Atualmente, a Invepar tem como acionistas fundos de pensão de funcionários do Banco do Brasil, Petrobrás, Caixa e um fundo formado por credores da OAS. A Invepar entrou em crise depois da saída da OAS e tem uma dívida bilionária com o fundo Munbadala, fundo soberano de Abu Dhabi.
"Não tinha uma regra e não tinha como ter uma regra até porque tudo que era combinado não era cumprido", diz o engenheiro. "A primeira coisa que o empreiteiro faz é chamar você de chefe e dizer que está com prejuízo. É sempre assim, isso não é só coimigo é comigo e com todos da cadeia e com o próprio prefeito. o próprio prefeito repetia isso o tempo inteiro, já me chama de chefe e dizem que eu tô no prejuízo. então, as coisas eram combinadas e não eram cumpridas. na verdade você coordenava uma grande farsa, pq tudo que era acertado não era cumprido."

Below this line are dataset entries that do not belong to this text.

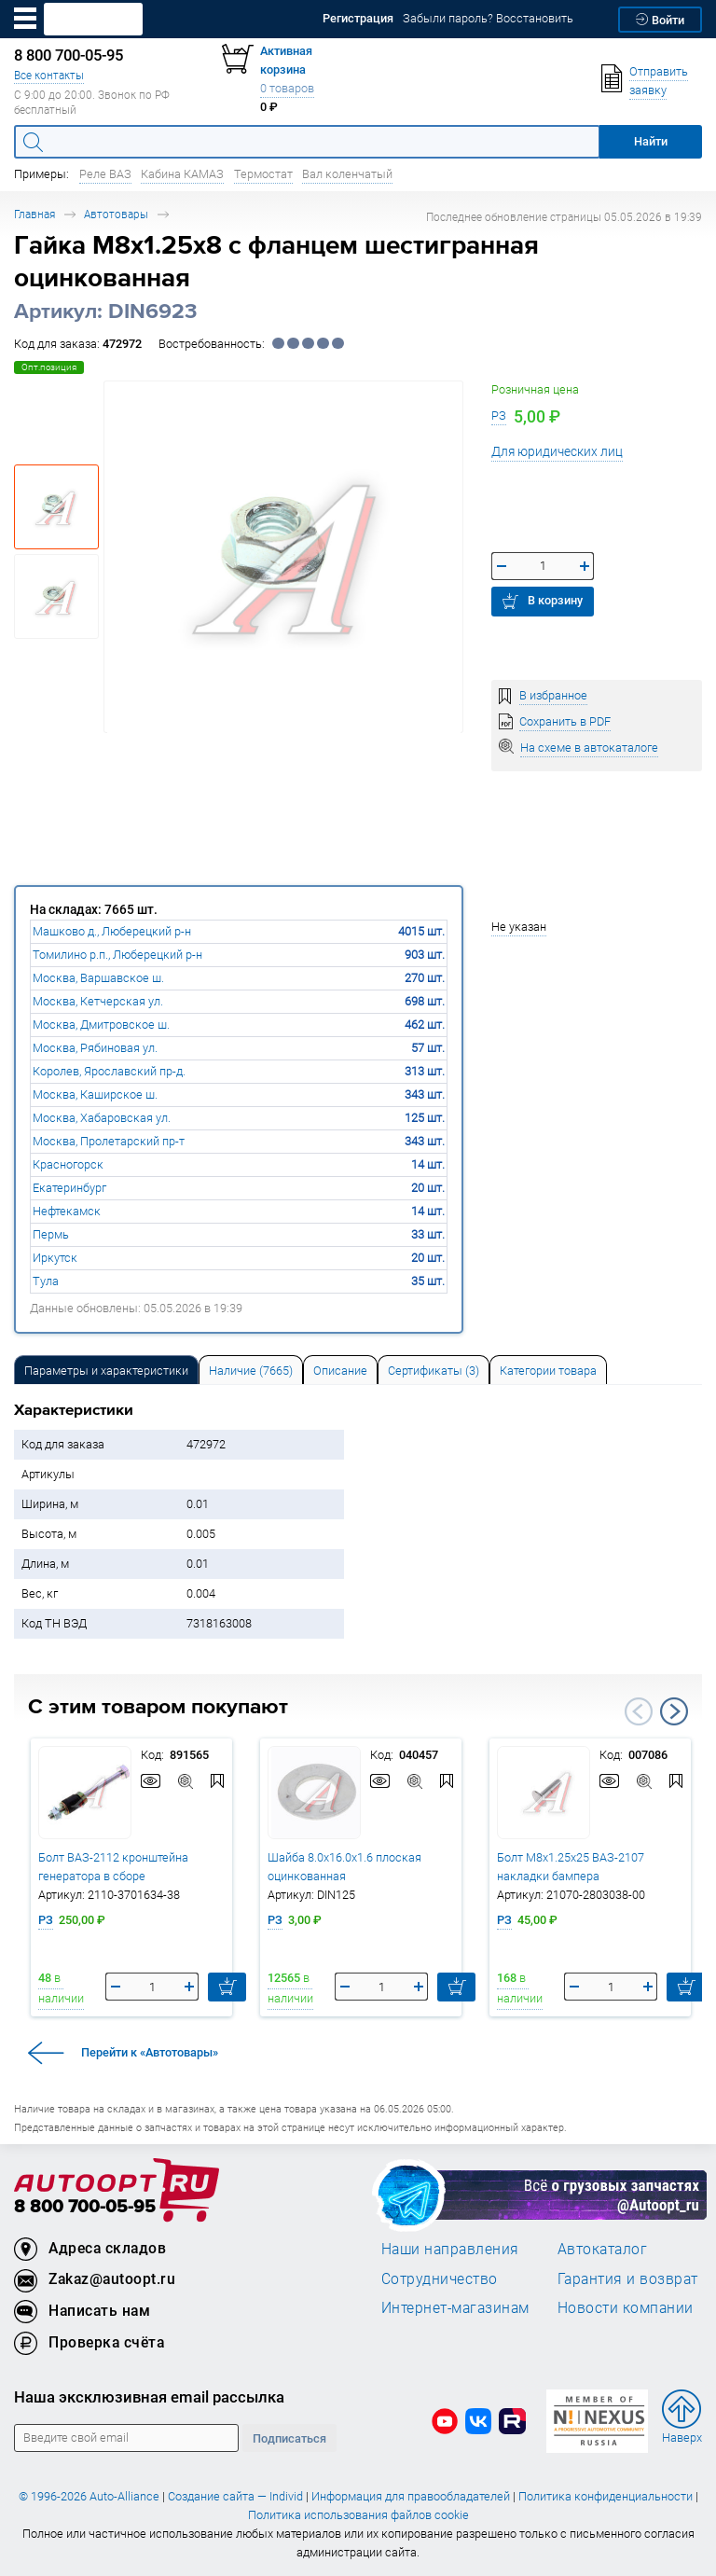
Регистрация (358, 18)
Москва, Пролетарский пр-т (109, 1141)
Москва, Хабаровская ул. (102, 1118)
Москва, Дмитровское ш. (101, 1024)
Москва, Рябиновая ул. (95, 1048)
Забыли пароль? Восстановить (488, 18)
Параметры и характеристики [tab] (106, 1370)
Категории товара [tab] (548, 1370)
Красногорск (68, 1164)
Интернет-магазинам (455, 2307)
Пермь (51, 1234)
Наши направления (450, 2248)
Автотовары (116, 214)
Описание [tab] (340, 1370)
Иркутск (55, 1258)
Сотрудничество (439, 2278)
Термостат (263, 174)
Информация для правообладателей (410, 2496)
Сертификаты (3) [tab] (433, 1370)
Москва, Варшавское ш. (98, 978)
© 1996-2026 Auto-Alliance (89, 2496)
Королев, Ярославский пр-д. (109, 1071)
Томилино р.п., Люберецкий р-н (117, 955)
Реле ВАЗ (105, 174)
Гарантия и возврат (628, 2278)
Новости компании (626, 2307)
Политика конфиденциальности (605, 2496)
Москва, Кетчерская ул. (98, 1001)
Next (674, 1711)
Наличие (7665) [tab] (251, 1370)
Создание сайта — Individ (235, 2496)
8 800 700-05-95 (85, 2207)
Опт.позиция (48, 367)
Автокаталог (603, 2248)
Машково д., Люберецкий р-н (112, 931)
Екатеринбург (69, 1188)
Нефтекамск (67, 1211)
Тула (46, 1281)
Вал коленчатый (347, 174)
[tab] (106, 1369)
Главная (34, 214)
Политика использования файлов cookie (358, 2515)
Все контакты (49, 75)
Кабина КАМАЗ (182, 174)
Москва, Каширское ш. (95, 1094)
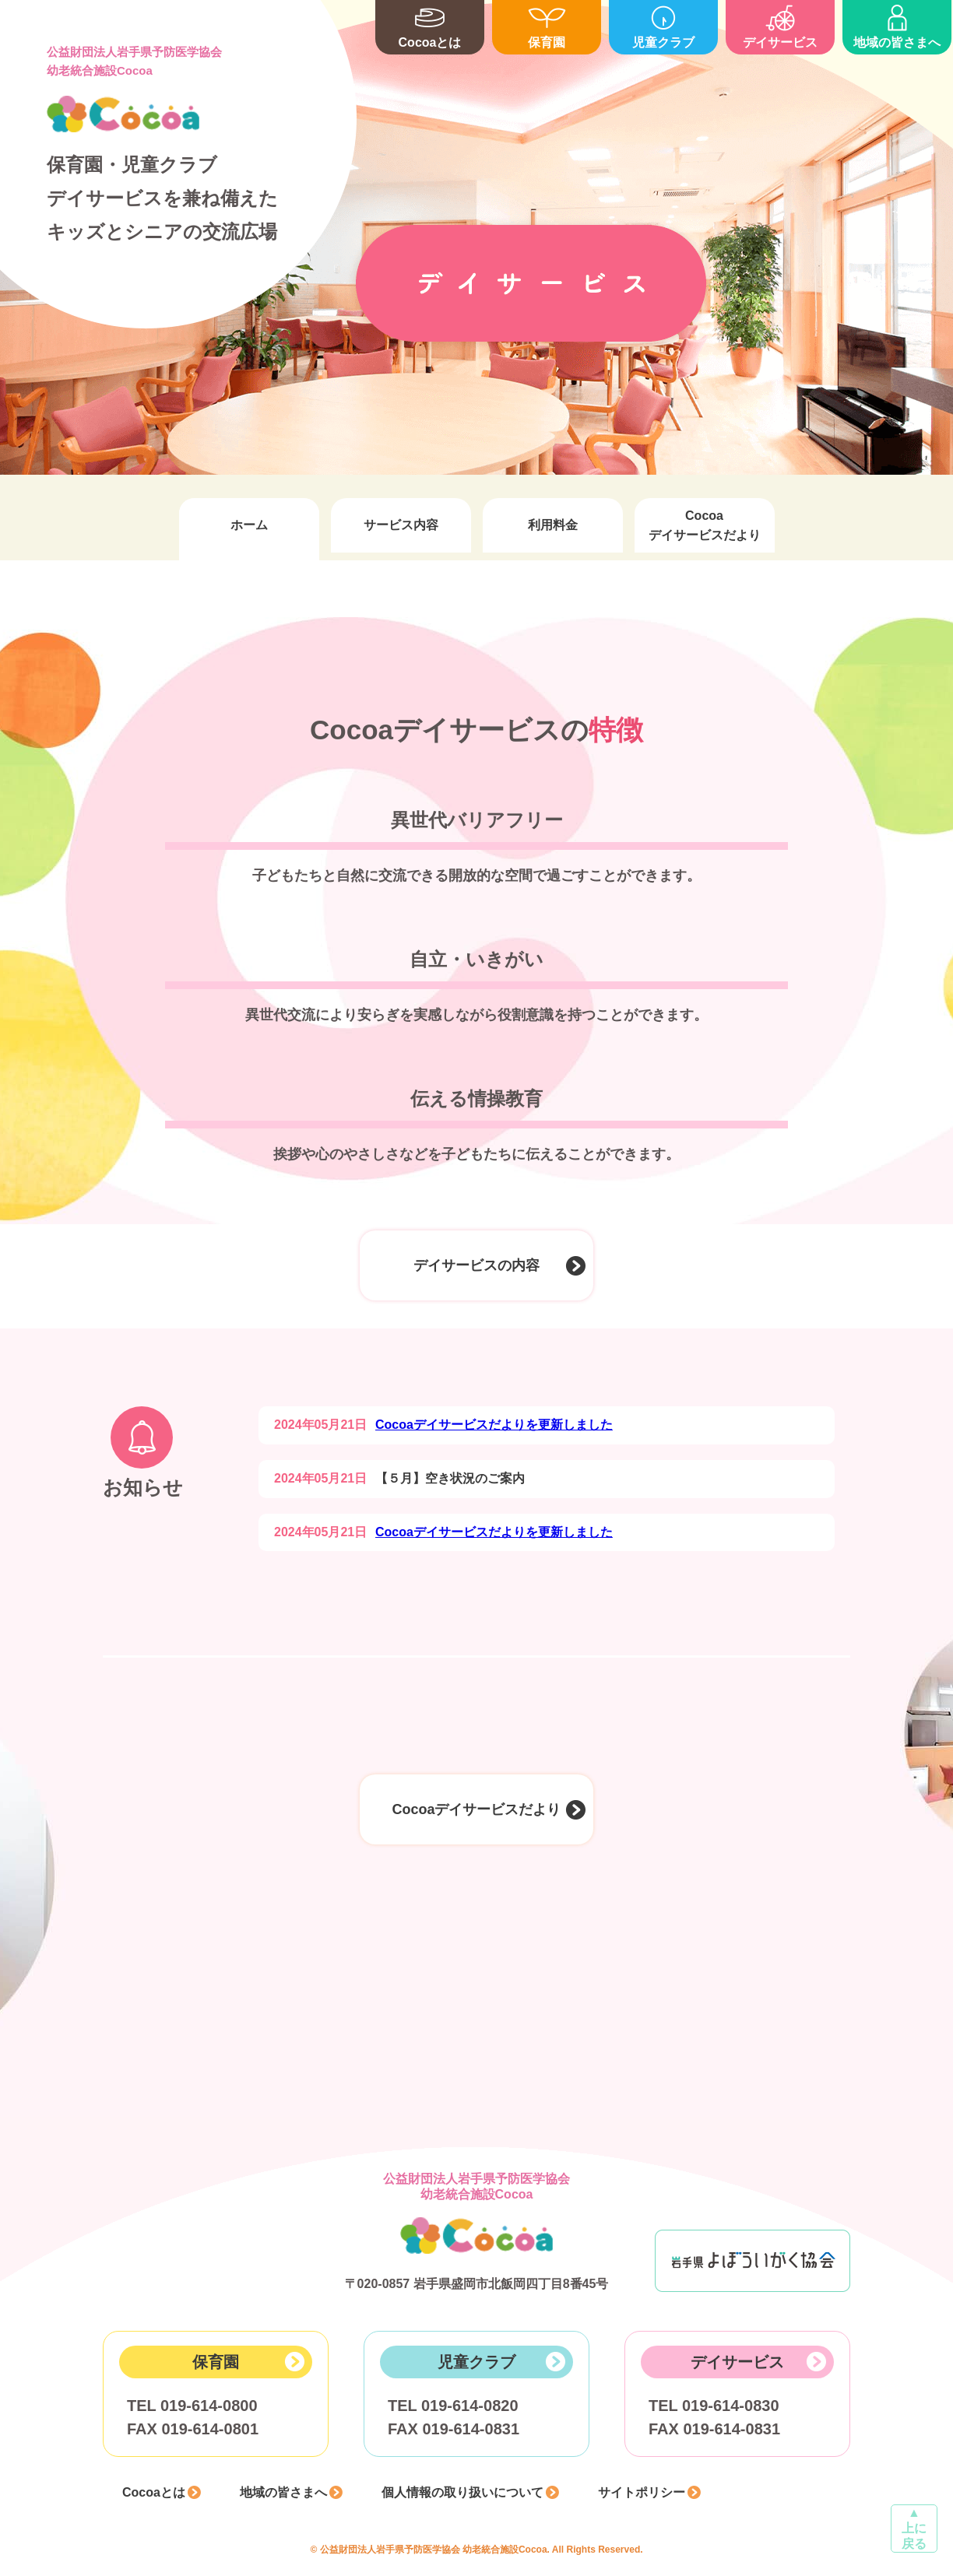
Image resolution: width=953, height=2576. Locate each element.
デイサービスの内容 (476, 1265)
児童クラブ (663, 24)
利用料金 (553, 525)
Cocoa (123, 114)
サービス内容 (401, 525)
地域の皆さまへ (896, 24)
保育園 (546, 24)
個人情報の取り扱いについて (462, 2492)
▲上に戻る (914, 2528)
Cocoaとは (429, 24)
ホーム (249, 525)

Os agrados da concessionária não se limitavam às propinas. A Lamsa também oferecia um pacote de benefícios sociais como presentes caros, jantares em bons restaurantes e até festas em motel com garotas de programa.
A Prefeitura trava na Justiça uma batalha contra a Lamsa por causa das irregularidades no contrato de concessão. No ano assado, a Prefeitura conseguiu uma liminar na Justiça para interromper a cobrança. O Tribunal de Justiça voltou atrás e a cobrança foi retomada. No dia 12 de março houve uma tentativa de conciliação, sem acordo.
O que dizem os citados
Em nota, a Lamsa – Linha Amarela S/A afirmou que desconhece a prática de corrupção nas ruas obras.
A construtora OAS informou que só irá se manifestar se for acionada pela Justiça, mas não tem conhecimento dos fatos narrados pelo delator.
O ex-prefeito do Rio, Eduardo Paes, e o deputado federal Pedro Paulo (DEM), negaram envolvimento no caso e em qualquer esquema de corrupção.
O processo movido pela Prefeitura do Rio contra a concessionária Lamsa está suspenso há quatro meses e, segundo o Tribunal de Justiça do Estado, está à espera de acordo.